• _Task directions_: In the listing below, look for "mogą" and copy every line that has it.
━━━━━ Task input
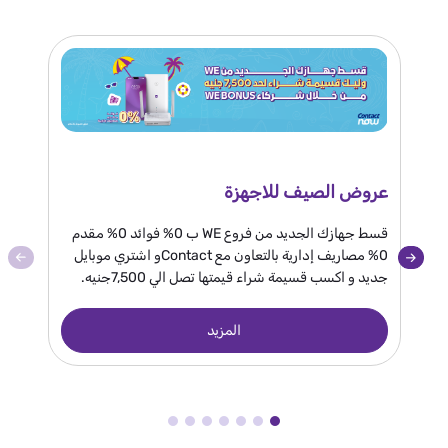
عروض الصيف للاجهزة
عرض
قسط جهازك الجديد من فروع WE ب 0% فوائد 0% مقدم
0% مصاريف إدارية بالتعاون مع Contactو اشتري موبايل
جديد و اكسب قسيمة شراء قيمتها تصل الي 7,500جنيه.
و 2 مليون جنيه الجائزة كبرى.
المزيد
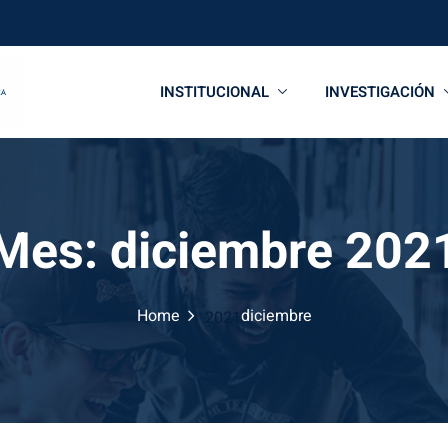
INSTITUCIONAL
INVESTIGACIÓN
Mes:
diciembre 202
Home
diciembre
2021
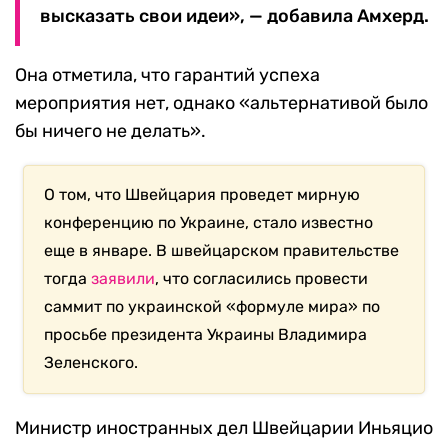
высказать свои идеи», — добавила Амхерд.
Она отметила, что гарантий успеха
мероприятия нет, однако «альтернативой было
бы ничего не делать».
О том, что Швейцария проведет мирную
конференцию по Украине, стало известно
еще в январе. В швейцарском правительстве
тогда
заявили
, что согласились провести
саммит по украинской «формуле мира» по
просьбе президента Украины Владимира
Зеленского.
Министр иностранных дел Швейцарии Иньяцио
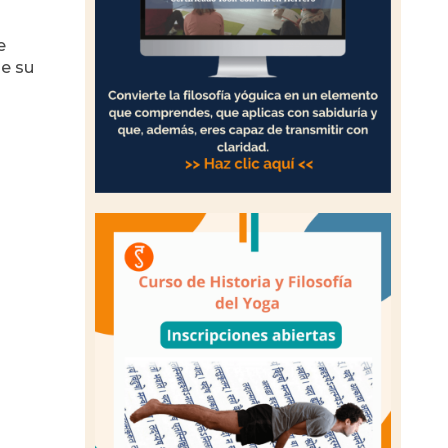
e
ue su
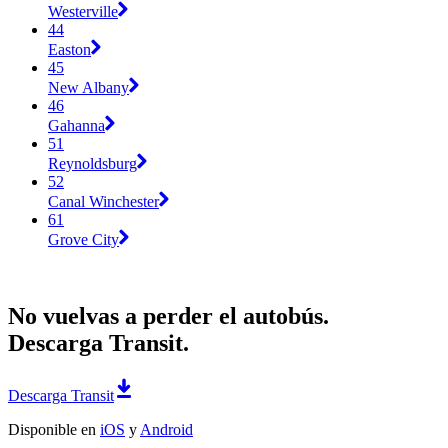
Westerville
44
Easton
45
New Albany
46
Gahanna
51
Reynoldsburg
52
Canal Winchester
61
Grove City
No vuelvas a perder el autobús.
Descarga Transit.
Descarga Transit
Disponible en
iOS
y
Android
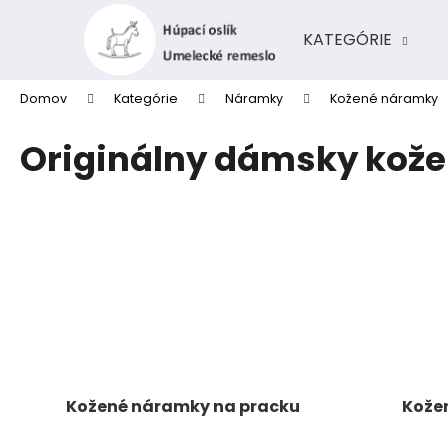
K
Prejsť
na
o
KATEGÓRIE
obsah
Späť
Späť
š
do
do
í
Domov
Kategórie
Náramky
Kožené náramky
k
obchodu
obchodu
Originálny dámsky kož
Kožené náramky na pracku
Kože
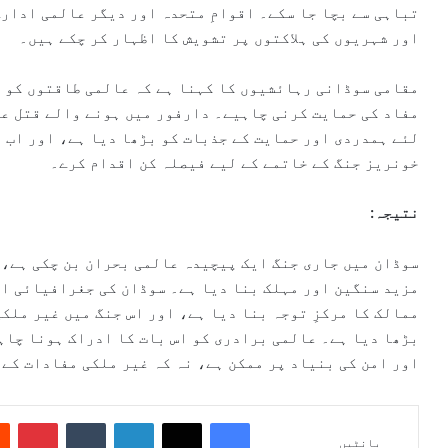
تباہی سے بچا جا سکے۔ اقوامِ متحدہ اور دیگر عالمی ادار
اور شہریوں کی ہلاکتوں پر تشویش کا اظہار کر چکے ہیں۔
مقامی سوڈانی رہائشیوں کا کہنا ہے کہ عالمی طاقتوں کو 
مفاد کی حمایت کرنی چاہیے۔ دارفور میں ہونے والے قتل عا
لئے ہمدردی اور حمایت کے جذبات کو بڑھا دیا ہے، اور اب ی
خونریز جنگ کے خاتمے کے لیے فیصلہ کن اقدام کرے۔
نتیجہ:
سوڈان میں جاری جنگ ایک پیچیدہ عالمی بحران بن چکی ہے، 
مزید سنگین اور مہلک بنا دیا ہے۔ سوڈان کی جغرافیائی او
ممالک کا مرکزِ توجہ بنا دیا ہے، اور اس جنگ میں غیر ملک
بڑھا دیا ہے۔ عالمی برادری کو اس بات کا ادراک ہونا چاہ
اور امن کی بنیاد پر ممکن ہے، نہ کہ غیر ملکی مفادات کے
Pinterest
Tumblr
LinkedIn
X
Facebook
بانٹیں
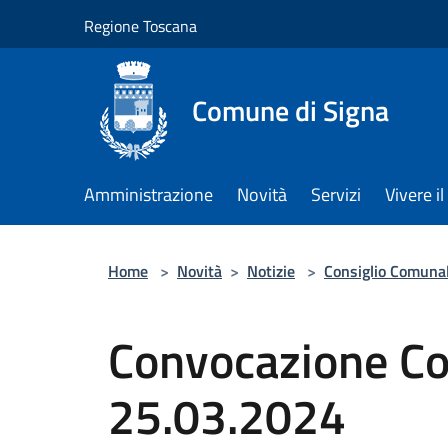
Salta al contenuto principale
Regione Toscana
Comune di Signa
Amministrazione
Novità
Servizi
Vivere 
Home
>
Novità
>
Notizie
>
Consiglio Comuna
Convocazione Co
25.03.2024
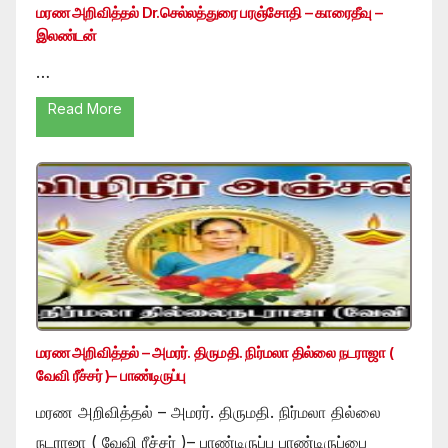
மரண அறிவித்தல் Dr.செல்லத்துரை பரஞ்சோதி – காரைதீவு –
இலண்டன்
…
Read More
மரண அறிவித்தல் – அமரர். திருமதி. நிர்மலா தில்லை நடராஜா (
வேவி ரீச்சர் )– பாண்டிருப்பு
மரண அறிவித்தல் – அமரர். திருமதி. நிர்மலா தில்லை
நடராஜா ( வேவி ரீச்சர் )– பாண்டிருப்பு பாண்டிருப்பை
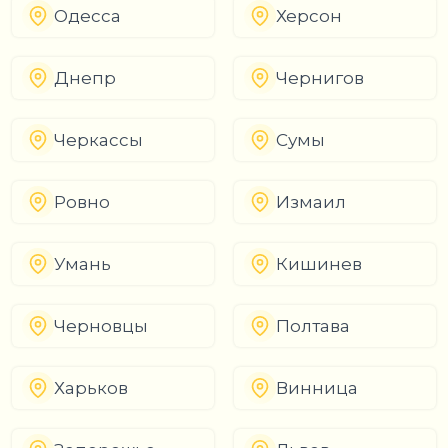
Одесса
Херсон
Днепр
Чернигов
Черкассы
Сумы
Ровно
Измаил
Умань
Кишинев
Черновцы
Полтава
Харьков
Винница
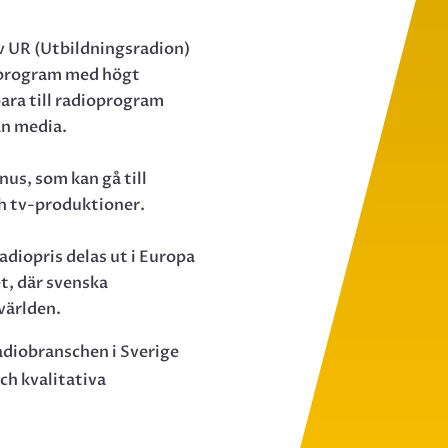
av UR (Utbildningsradion)
 program med högt
bara till radioprogram
an media.
nus, som kan gå till
h tv-produktioner.
adiopris delas ut i Europa
t, där svenska
världen.
radiobranschen i Sverige
h kvalitativa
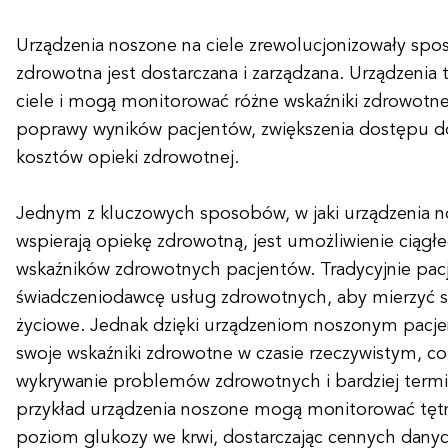
Urządzenia noszone na ciele zrewolucjonizowały spos
zdrowotna jest dostarczana i zarządzana. Urządzenia 
ciele i mogą monitorować różne wskaźniki zdrowotne
poprawy wyników pacjentów, zwiększenia dostępu do
kosztów opieki zdrowotnej.
Jednym z kluczowych sposobów, w jaki urządzenia n
wspierają opiekę zdrowotną, jest umożliwienie ciąg
wskaźników zdrowotnych pacjentów. Tradycyjnie pacj
świadczeniodawcę usług zdrowotnych, aby mierzyć 
życiowe. Jednak dzięki urządzeniom noszonym pacjen
swoje wskaźniki zdrowotne w czasie rzeczywistym, c
wykrywanie problemów zdrowotnych i bardziej termi
przykład urządzenia noszone mogą monitorować tętno,
poziom glukozy we krwi, dostarczając cennych dan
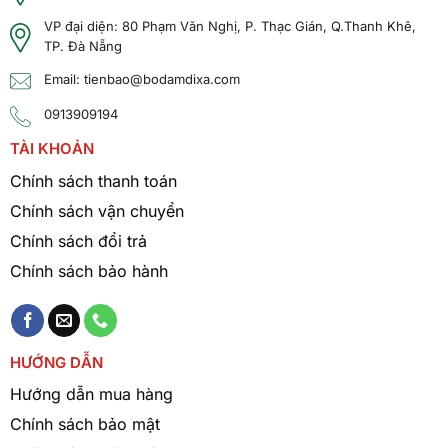
VP đại diện: 80 Phạm Văn Nghị, P. Thạc Gián, Q.Thanh Khê,
TP. Đà Nẵng
Email: tienbao@bodamdixa.com
0913909194
TÀI KHOẢN
Chính sách thanh toán
Chính sách vận chuyển
Chính sách đổi trả
Chính sách bảo hành
HƯỚNG DẪN
Hướng dẫn mua hàng
Chính sách bảo mật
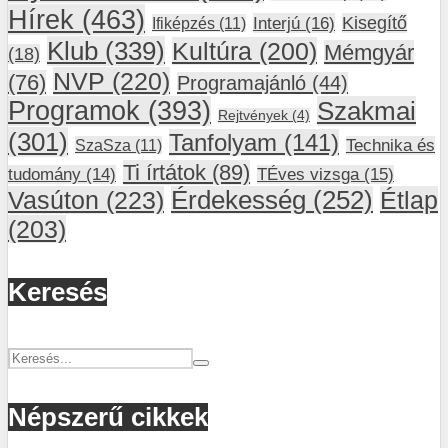
Hírek
(463)
Interjú
(16)
Kisegítő
Ifiképzés
(11)
Klub
(339)
Kultúra
(200)
Mémgyár
(18)
NVP
(220)
(76)
Programajánló
(44)
Programok
(393)
Szakmai
Rejtvények
(4)
(301)
Tanfolyam
(141)
SzaSza
(11)
Technika és
Ti írtátok
(89)
tudomány
(14)
TÉves vizsga
(15)
Vasúton
(223)
Érdekesség
(252)
Étlap
(203)
Keresés
Népszerű cikkek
━━━━━━━━━━
• _Written solution_:
ciele i mogą monitorować różne wskaźniki zdrowotne
przykład urządzenia noszone mogą monitorować tętno,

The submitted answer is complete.